Background: Progestin-only methods are among the contraceptive options available for breastfeeding women, however the doses of progestin used in emergency contraception (EC) have not been evaluated in nursing mothers. We therefore investigated the pharmacokinetics of 1.5 mg levonorgestrel (LNG) in lactating women.
Methods: Twelve healthy exclusively breastfeeding volunteers received 1.5 mg LNG. Women refrained from nursing for 72 h after dosing and fed their infants with milk frozen beforehand.

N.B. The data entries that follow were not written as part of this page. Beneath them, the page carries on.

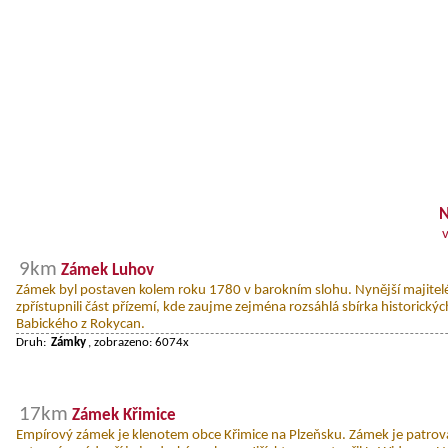
N
9km
Zámek Luhov
Zámek byl postaven kolem roku 1780 v barokním slohu. Nynější majitel
zpřístupnili část přízemí, kde zaujme zejména rozsáhlá sbírka historickýc
Babického z Rokycan.
Druh:
Zámky
, zobrazeno: 6074x
17km
Zámek Křimice
Empírový zámek je klenotem obce Křimice na Plzeňsku. Zámek je patrová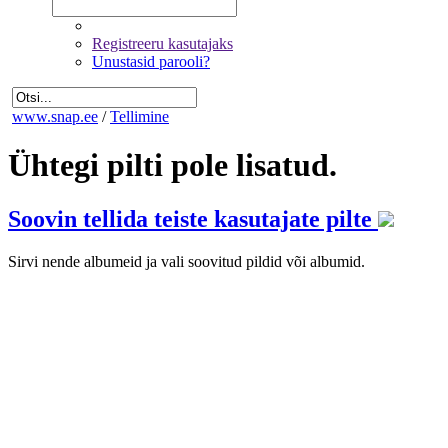
Registreeru kasutajaks
Unustasid parooli?
www.snap.ee
/
Tellimine
Ühtegi pilti pole lisatud.
Soovin tellida teiste kasutajate pilte
Sirvi nende albumeid ja vali soovitud pildid või albumid.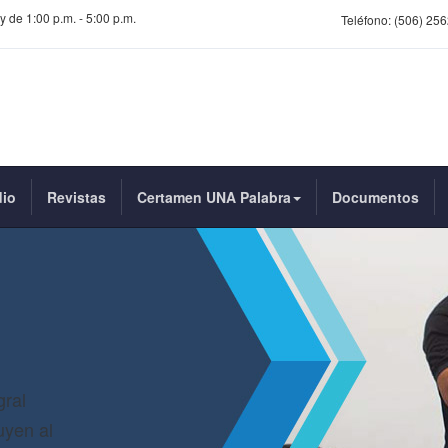
y de 1:00 p.m. - 5:00 p.m.
Teléfono:
(506) 256
dio
Revistas
Certamen UNA Palabra
Documentos
gral
uyen al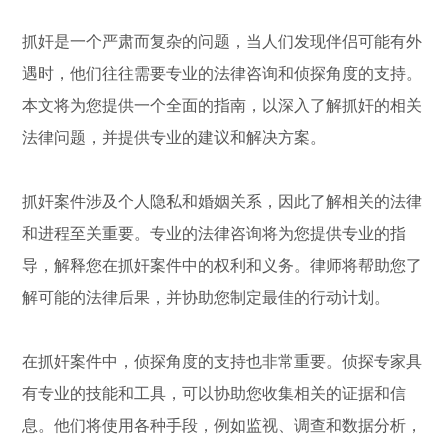
抓奸是一个严肃而复杂的问题，当人们发现伴侣可能有外
遇时，他们往往需要专业的法律咨询和侦探角度的支持。
本文将为您提供一个全面的指南，以深入了解抓奸的相关
法律问题，并提供专业的建议和解决方案。
抓奸案件涉及个人隐私和婚姻关系，因此了解相关的法律
和进程至关重要。专业的法律咨询将为您提供专业的指
导，解释您在抓奸案件中的权利和义务。律师将帮助您了
解可能的法律后果，并协助您制定最佳的行动计划。
在抓奸案件中，侦探角度的支持也非常重要。侦探专家具
有专业的技能和工具，可以协助您收集相关的证据和信
息。他们将使用各种手段，例如监视、调查和数据分析，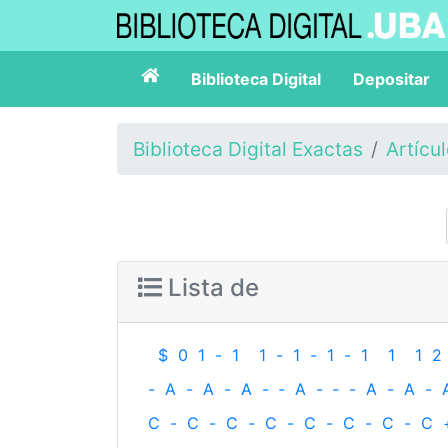
Biblioteca Digital
Depositar
Biblioteca Digital Exactas
Artícu
Lista de
$
0
1
-
1
1
-
1
-
1
-
1
1
1
2
-
A
-
A
-
A
-
‐
A
-
‐
-
A
-
A
-
C
-
C
-
C
-
C
-
C
-
C
-
C
-
C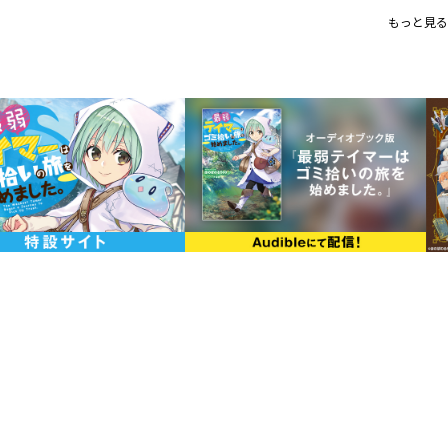
「悪い奴を一緒に釣り上げよう！
もっと見る
洗脳まったなしの危険な村で、彼
う！
愛され癒し系ほのぼのサバイバルフ
書き下ろし番外編収録！
＜コミックス＞
シリーズ累計170万部突破！（電
気弱な魔物使いとレアスライムの
ジー、待望のコミカライズ第7巻！
描き下ろし特別漫画＆原作・ほのぼ
ろしSSを収録！
体裁 ： 単行本・ソフトカ
発行元 ： TOブックス
著 ： ほのぼのる500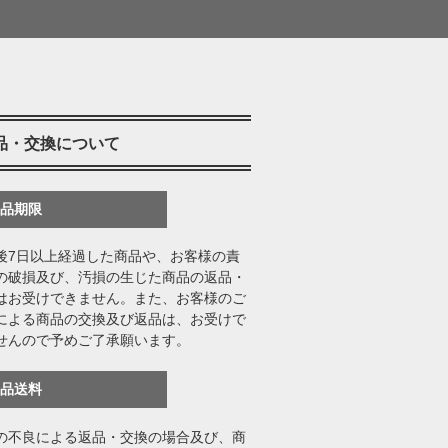
品・交換について
返品期限
後7日以上経過した商品や、お客様の責
の破損及び、汚損の生じた商品の返品・
はお受けできません。また、お客様のご
による商品の交換及び返品は、お受けで
せんので予めご了承願います。
返品送料
の不良による返品・交換の場合及び、商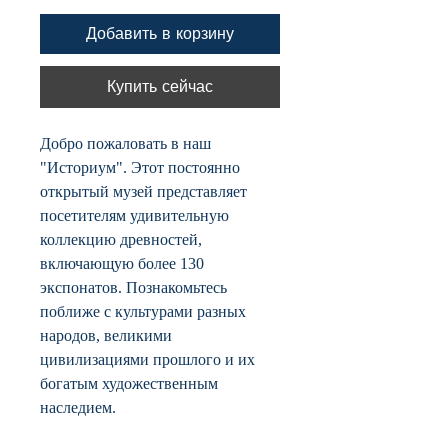
Добавить в корзину
Купить сейчас
Добро пожаловать в наш
"Историум". Этот постоянно
открытый музей представляет
посетителям удивительную
коллекцию древностей,
включающую более 130
экспонатов. Познакомьтесь
поближе с культурами разных
народов, великими
цивилизациями прошлого и их
богатым художественным
наследием.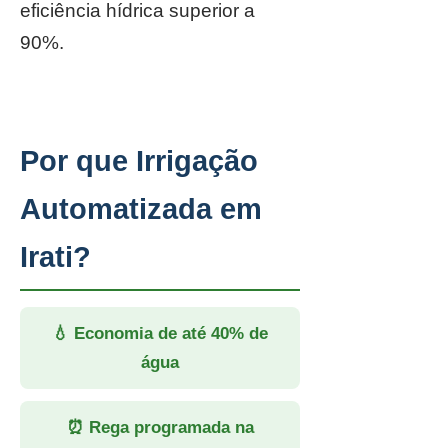
eficiência hídrica superior a
90%.
Por que Irrigação
Automatizada em
Irati?
💧 Economia de até 40% de
água
⏰ Rega programada na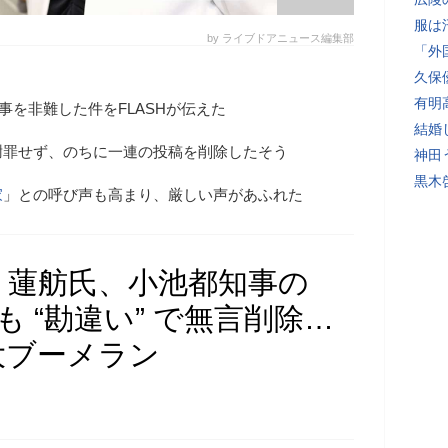
服は
by ライブドアニュース編集部
「外
久保
有明
事を非難した件をFLASHが伝えた
結婚
謝罪せず、のちに一連の投稿を削除したそう
神田
黒木
家
」との呼び声も高まり、厳しい声があふれた
」蓮舫氏、小池都知事の
 “勘違い” で無言削除…
大ブーメラン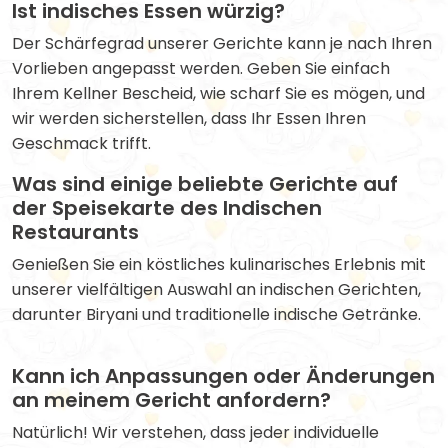
Ist indisches Essen würzig?
Der Schärfegrad unserer Gerichte kann je nach Ihren
Vorlieben angepasst werden. Geben Sie einfach
Ihrem Kellner Bescheid, wie scharf Sie es mögen, und
wir werden sicherstellen, dass Ihr Essen Ihren
Geschmack trifft.
Was sind einige beliebte Gerichte auf
der Speisekarte des Indischen
Restaurants
Genießen Sie ein köstliches kulinarisches Erlebnis mit
unserer vielfältigen Auswahl an indischen Gerichten,
darunter Biryani und traditionelle indische Getränke.
Kann ich Anpassungen oder Änderungen
an meinem Gericht anfordern?
Natürlich! Wir verstehen, dass jeder individuelle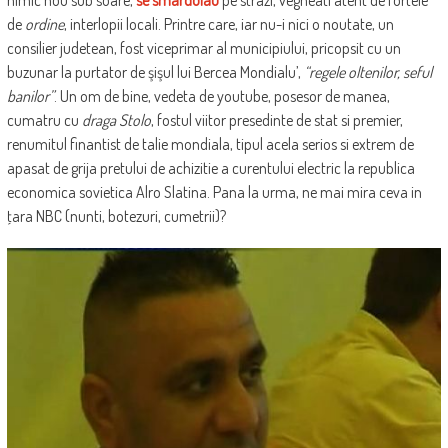
de
ordine
, interlopii locali. Printre care, iar nu-i nici o noutate, un
consilier judetean, fost viceprimar al municipiului, pricopsit cu un
buzunar la purtator de şişul lui Bercea Mondialu’,
“regele oltenilor, seful
banilor”
. Un om de bine, vedeta de youtube, posesor de manea,
cumatru cu
draga Stolo
, fostul viitor presedinte de stat si premier,
renumitul finantist de talie mondiala, tipul acela serios si extrem de
apasat de grija pretului de achizitie a curentului electric la republica
economica sovietica Alro Slatina. Pana la urma, ne mai mira ceva in
ţara NBC (nunti, botezuri, cumetrii)?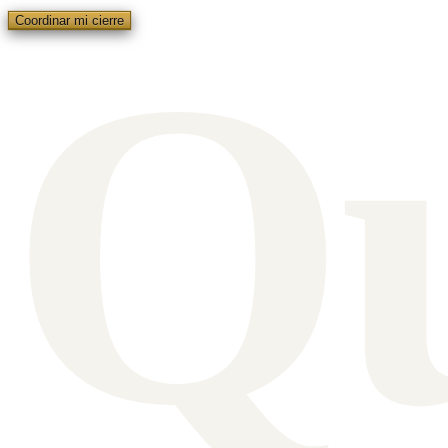
Q
Coordinar mi cierre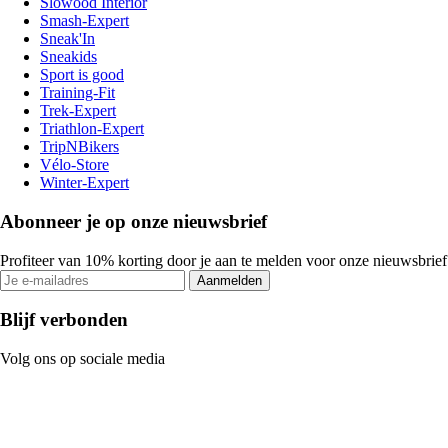
Slowood Interior
Smash-Expert
Sneak'In
Sneakids
Sport is good
Training-Fit
Trek-Expert
Triathlon-Expert
TripNBikers
Vélo-Store
Winter-Expert
Abonneer je op onze nieuwsbrief
Profiteer van 10% korting door je aan te melden voor onze nieuwsbrief
Aanmelden
Blijf verbonden
Volg ons op sociale media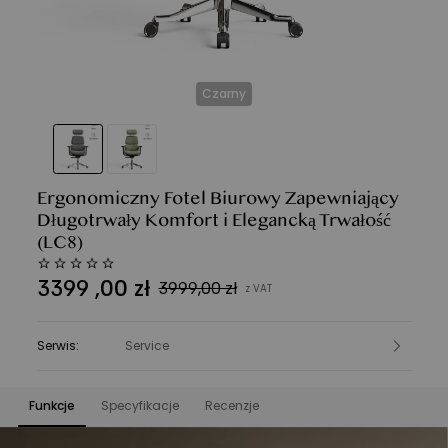
Czarny
Ergonomiczny Fotel Biurowy Zapewniający
Długotrwały Komfort i Elegancką Trwałość
(LC8)
3399
,
00
zł
3999,00 zł
z VAT
Serwis
:
Service
Funkcje
Specyfikacje
Recenzje
Funkcje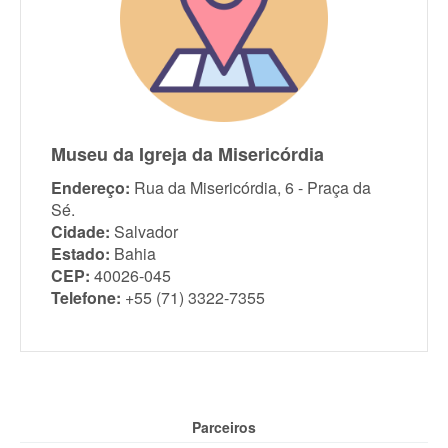
Museu da Igreja da Misericórdia
Endereço:
Rua da Misericórdia, 6 - Praça da
Sé.
Cidade:
Salvador
Estado:
Bahia
CEP:
40026-045
Telefone:
+55 (71) 3322-7355
Parceiros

Serial blood and milk samples were collected for 120 h and assayed for LNG and sex hormone binding globulin.
Results: LNG concentrations peaked in plasma and in milk 1-4 h and 2-4 h after dosing, respectively. Concentrations in milk (M) paralleled those in plasma (P) but were consistently lower (mean M:P ratio 0.28). Estimated infant exposure to LNG is 1.6 microg on the day of dosing (1 microg in the first 8 h), 0.3 microg on the second day and 0.2 microg on the third day.
Conclusions: Nursing mothers may need EC. These results suggest that to limit infant exposure to the period of maximum LNG excretion in milk, mothers should discontinue nursing for at least 8 h, but not more than 24 h, after EC.